Korban diketahui bernama Kadek Wirasa (32), seorang buruh harian lepas asal Banjar Dinas Pakel, Desa Gegelang, Kecamatan Manggis, Kabupaten Karangasem yang sementara berdomisili di Desa Anturan, Kecamatan Buleleng. Saat ditemukan, korban hanya mengenakan celana dalam berwarna hitam dengan posisi kepala menghadap selatan dan kaki ke arah utara. Di sekitar lokasi juga ditemukan sejumlah barang milik korban seperti tas pinggang, pakaian, sandal, dan sabun mandi.
Kapolsek Polsek Singaraja, Kompol Gede Juli menjelaskan, penemuan mayat bermula ketika seorang saksi bernama Jro Putu Wijana hendak buang air besar di sekitar aliran parit tersebut. Saksi kemudian terkejut melihat tubuh manusia dalam posisi telungkup di dalam air dan segera memberitahukan warga lain serta menghubungi Bhabinkamtibmas Desa Tukad Mungga. “Saksi melihat korban sudah dalam posisi telungkup di aliran parit dan langsung melaporkan kejadian tersebut kepada pihak kepolisian,” ujarnya.

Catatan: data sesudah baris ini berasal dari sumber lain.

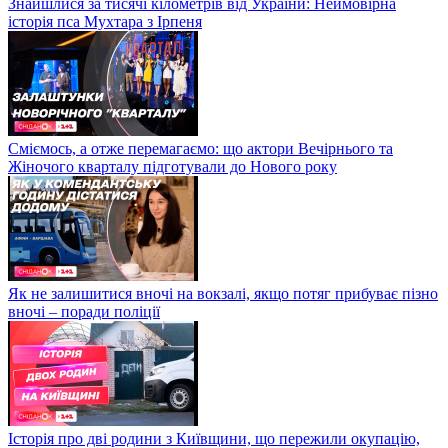
Знайшлися за тисячі кілометрів від України: Неймовірна
історія пса Мухтара з Ірпеня
Сміємось, а отже перемагаємо: що актори Вечірнього та
Жіночого кварталу підготували до Нового року
Як не залишитися вночі на вокзалі, якщо потяг прибуває пізно
вночі – поради поліції
Історія про дві родини з Київщини, що пережили окупацію,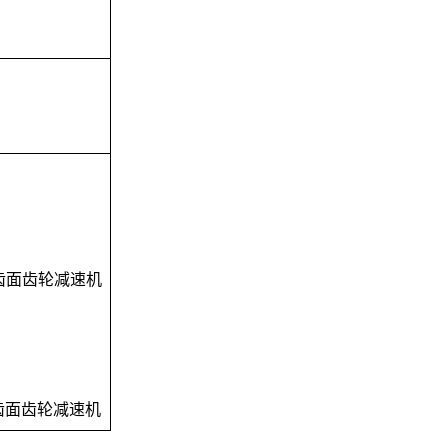
齿面齿轮减速机
齿面齿轮减速机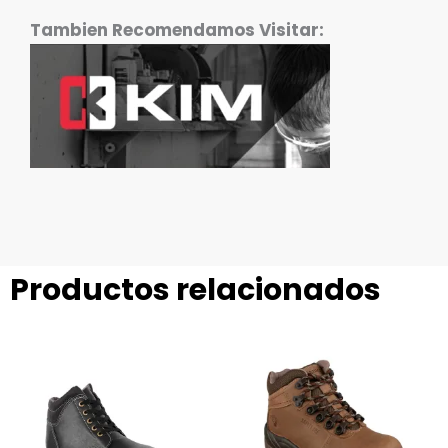
Tambien Recomendamos Visitar:
Productos relacionados
Este
Este
producto
producto
tiene
tiene
múltiples
múltiples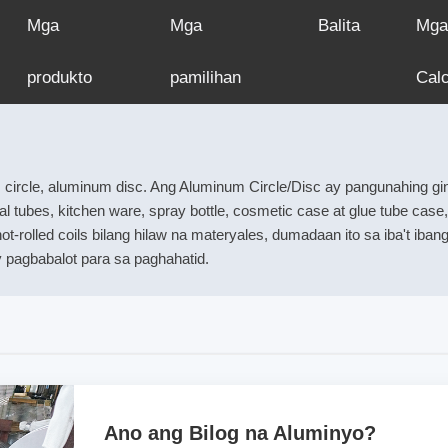
Mga
Mga
Balita
Mga
produkto
pamilihan
Calc
cle, aluminum disc. Ang Aluminum Circle/Disc ay pangunahing gina
al tubes, kitchen ware, spray bottle, cosmetic case at glue tube case
ot-rolled coils bilang hilaw na materyales, dumadaan ito sa iba't iban
 pagbabalot para sa paghahatid.
Ano ang Bilog na Aluminyo?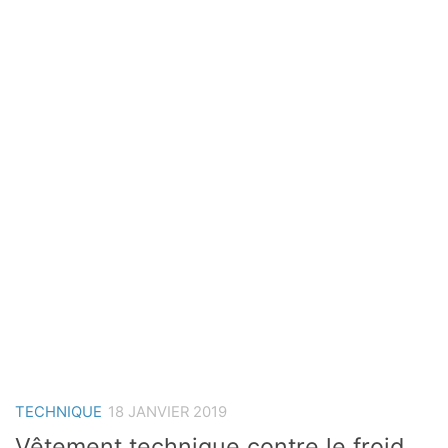
TECHNIQUE
18 JANVIER 2019
Vêtement technique contre le froid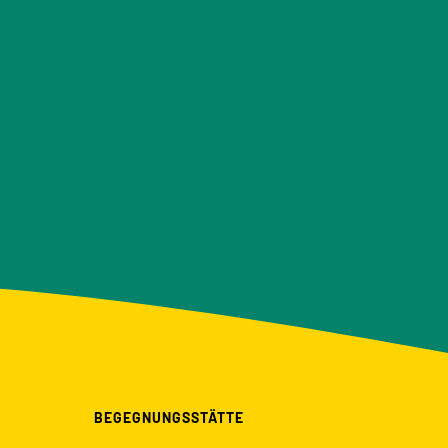
BEGEGNUNGSSTÄTTE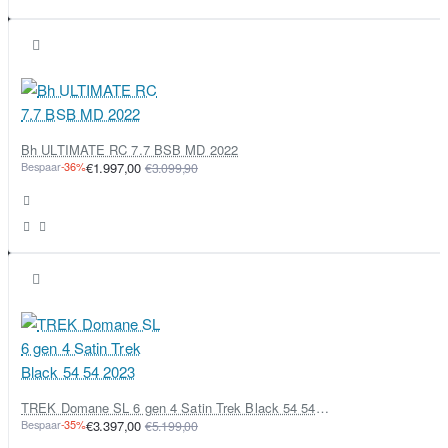
Bh ULTIMATE RC 7.7 BSB MD 2022
Bespaar
-36%
€1.997,00
€3.099,90
TREK Domane SL 6 gen 4 Satin Trek Black 54 54 2023
Bespaar
-35%
€3.397,00
€5.199,00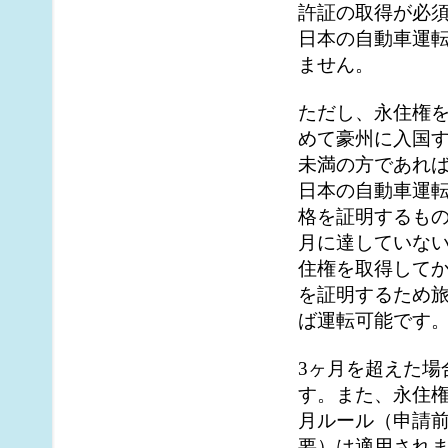
許証の取得が必
日本の自動車運
ません。
ただし、永住権
めて豪州に入国す
未満の方であれ
日本の自動車運
格を証明するもの
月に達していな
住権を取得してか
を証明するため
ば運転可能です
3ヶ月を超えた場
す。また、永住権
月ルール（申請前
要）は適用され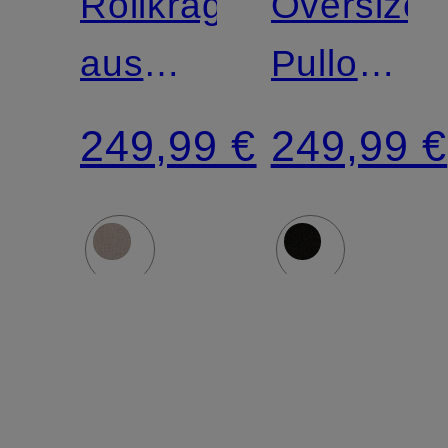
Rollkragenpullover
Oversized
aus
Pullover
Cashmere
mit
249,99 €
249,99 €
Cashmer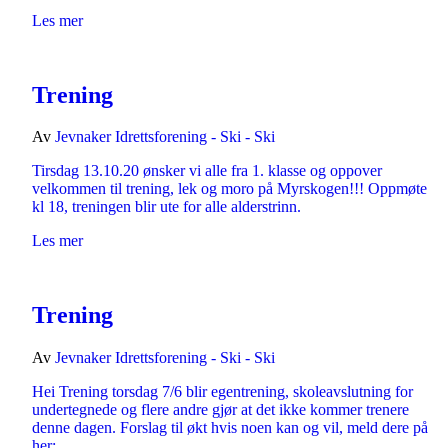
Les mer
Trening
Av
Jevnaker Idrettsforening - Ski - Ski
Tirsdag 13.10.20 ønsker vi alle fra 1. klasse og oppover
velkommen til trening, lek og moro på Myrskogen!!! Oppmøte
kl 18, treningen blir ute for alle alderstrinn.
Les mer
Trening
Av
Jevnaker Idrettsforening - Ski - Ski
Hei Trening torsdag 7/6 blir egentrening, skoleavslutning for
undertegnede og flere andre gjør at det ikke kommer trenere
denne dagen. Forslag til økt hvis noen kan og vil, meld dere på
her: …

Berdasarkan keterangan keluarga, korban sebelumnya meninggalkan rumah sekitar pukul 06.00 Wita dengan alasan hendak membeli makanan. Kakak korban, Kadek Mariaka, juga menyampaikan bahwa korban memiliki riwayat penyakit epilepsi atau ayan. Polisi menduga penyakit tersebut kambuh saat korban berada di lokasi kejadian sehingga korban terjatuh dan tenggelam di saluran air.
Setelah menerima laporan, tim gabungan dari Polsek Singaraja bersama Unit Identifikasi Polres Buleleng langsung mendatangi tempat kejadian perkara untuk melakukan olah TKP dan pemeriksaan saksi-saksi. Polisi memasang garis pembatas di sekitar lokasi guna mempermudah proses penyelidikan. Tim medis dari Puskesmas Buleleng II kemudian melakukan pemeriksaan luar terhadap tubuh korban.

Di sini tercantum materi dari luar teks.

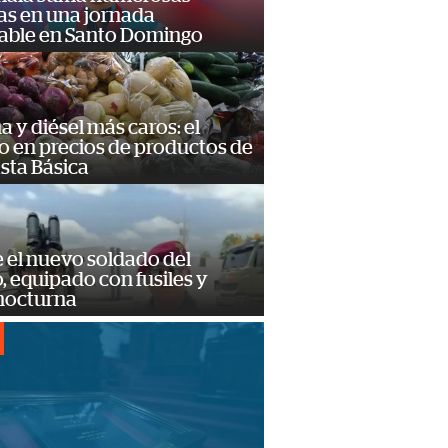
as en una jornada
dable en Santo Domingo
a y diésel más caros: el
o en precios de productos de
sta Básica
e el nuevo soldado del
o, equipado con fusiles y
 nocturna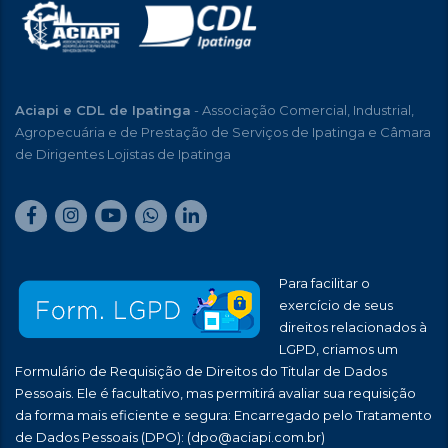
Aciapi e CDL de Ipatinga
- Associação Comercial, Industrial,
Agropecuária e de Prestação de Serviços de Ipatinga e Câmara
de Dirigentes Lojistas de Ipatinga
Para facilitar o
exercício de seus
direitos relacionados à
LGPD, criamos um
Formulário de Requisição de Direitos do Titular de Dados
Pessoais. Ele é facultativo, mas permitirá avaliar sua requisição
da forma mais eficiente e segura: Encarregado pelo Tratamento
de Dados Pessoais (DPO):
(dpo@aciapi.com.br)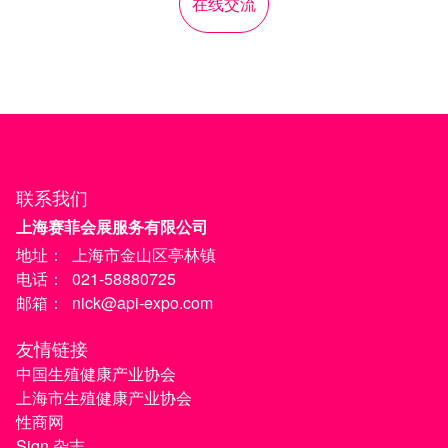
在线交流
联系我们
上海赛菲会展服务有限公司
地址：
上海市金山区亭林镇
电话：
021-58880725
邮箱：
nick@api-expo.com
友情链接
中国生殖健康产业协会
上海市生殖健康产业协会
性商网
Sign 杂志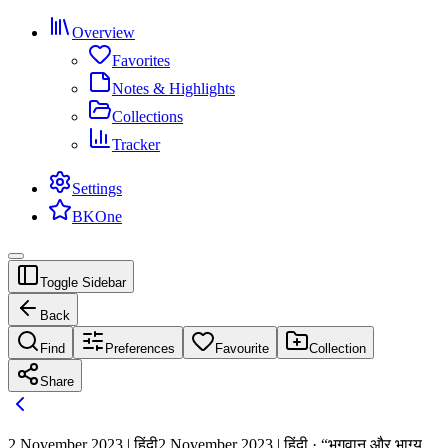
Overview
Favorites
Notes & Highlights
Collections
Tracker
Settings
BKOne
Toggle Sidebar
Back
Find
Preferences
Favourite
Collection
Share
2 November 2023 | हिंदी
2 November 2023 | हिंदी · “भगवान और भाग्य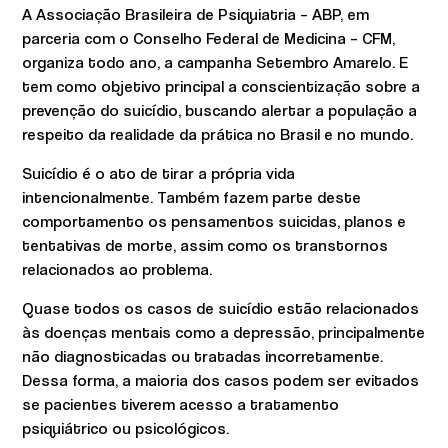
A Associação Brasileira de Psiquiatria – ABP, em
parceria com o Conselho Federal de Medicina – CFM,
organiza todo ano, a campanha Setembro Amarelo. E
tem como objetivo principal a conscientização sobre a
prevenção do suicídio, buscando alertar a população a
respeito da realidade da prática no Brasil e no mundo.
Suicídio é o ato de tirar a própria vida
intencionalmente. Também fazem parte deste
comportamento os pensamentos suicidas, planos e
tentativas de morte, assim como os transtornos
relacionados ao problema.
Quase todos os casos de suicídio estão relacionados
às doenças mentais como a depressão, principalmente
não diagnosticadas ou tratadas incorretamente.
Dessa forma, a maioria dos casos podem ser evitados
se pacientes tiverem acesso a tratamento
psiquiátrico ou psicológicos.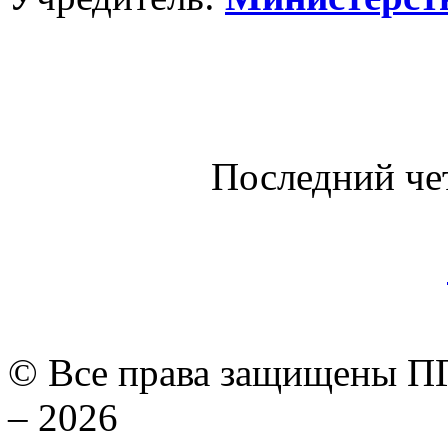
Последний че
© Все права защищены ПГ
– 2026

Dari hasil pemeriksaan awal, tidak ditemukan tanda-tanda kekerasan pada tubuh korban. Tim medis menemukan adanya busa keluar dari mulut korban dan memperkirakan korban meninggal sekitar dua jam sebelum ditemukan. “Hasil pemeriksaan sementara tidak ditemukan tanda kekerasan pada tubuh korban dan dugaan awal korban meninggal akibat tenggelam setelah penyakit epilepsinya kambuh,” katanya.
Polisi juga mengamankan sejumlah barang bukti di lokasi kejadian berupa tas pinggang berisi uang dan KTP korban, sandal, pakaian, serta sabun mandi. Selanjutnya jenazah korban dievakuasi menggunakan ambulans PMI Kabupaten Buleleng menuju RSUD Kabupaten Buleleng untuk pemeriksaan lebih lanjut. Aparat kepolisian masih melakukan pendalaman guna memastikan penyebab pasti kematian korban.

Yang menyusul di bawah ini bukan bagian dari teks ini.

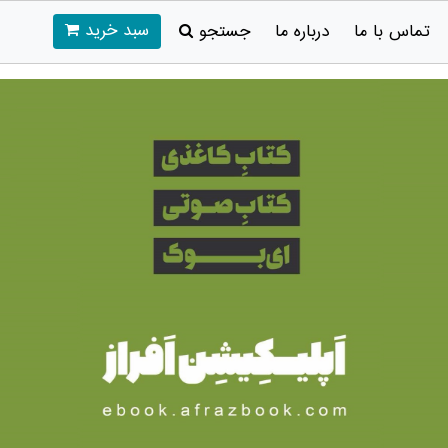
سبد خرید
تماس با ما
درباره ما
جستجو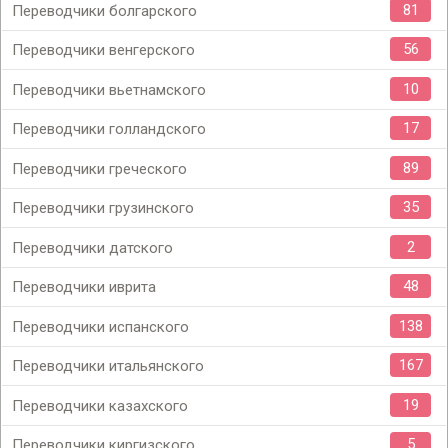
81
Переводчики болгарского
56
Переводчики венгерского
10
Переводчики вьетнамского
17
Переводчики голландского
89
Переводчики греческого
35
Переводчики грузинского
2
Переводчики датского
48
Переводчики иврита
138
Переводчики испанского
167
Переводчики итальянского
19
Переводчики казахского
5
Переводчики киргизского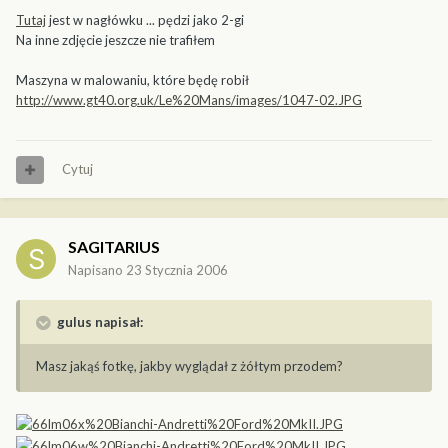
Tutaj
jest w nagłówku ... pędzi jako 2-gi
Na inne zdjęcie jeszcze nie trafiłem
Maszyna w malowaniu, które będę robił
http://www.gt40.org.uk/Le%20Mans/images/1047-02.JPG
Cytuj
SAGITARIUS
Napisano
23 Stycznia 2006
gulus napisał:
Masz jakąś fotkę, jakby wyglądał z żółtym przodem?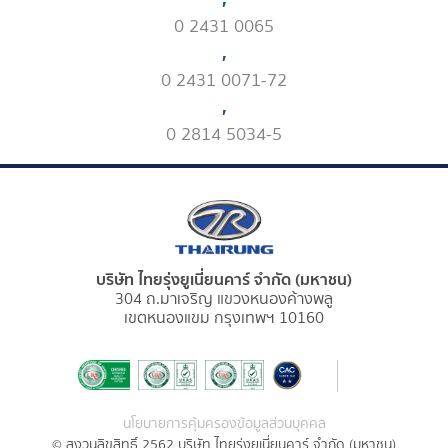
0 2431 0065
,
0 2431 0071-72
,
0 2814 5034-5
บริษัท ไทยรุ่งยูเนี่ยนคาร์ จำกัด (มหาชน)
304 ถ.มาเจริญ แขวงหนองค้างพลู
เขตหนองแขม กรุงเทพฯ 10160
นโยบายการคุ้มครองข้อมูลส่วนบุคคล
© สงวนลิขสิทธิ์ 2562 บริษัท ไทยรุ่งยูเนี่ยนคาร์ จำกัด (มหาชน)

Kapolsek Singaraja mengimbau masyarakat agar tetap waspada, terutama bagi warga yang memiliki riwayat penyakit tertentu saat beraktivitas di area berisiko seperti sungai atau saluran air. Pihak keluarga korban juga telah menerima peristiwa tersebut sebagai musibah. “Kami masih melakukan penyelidikan lebih lanjut, namun dugaan awal mengarah pada korban tenggelam akibat sakit epilepsi yang kambuh,” ucapnya.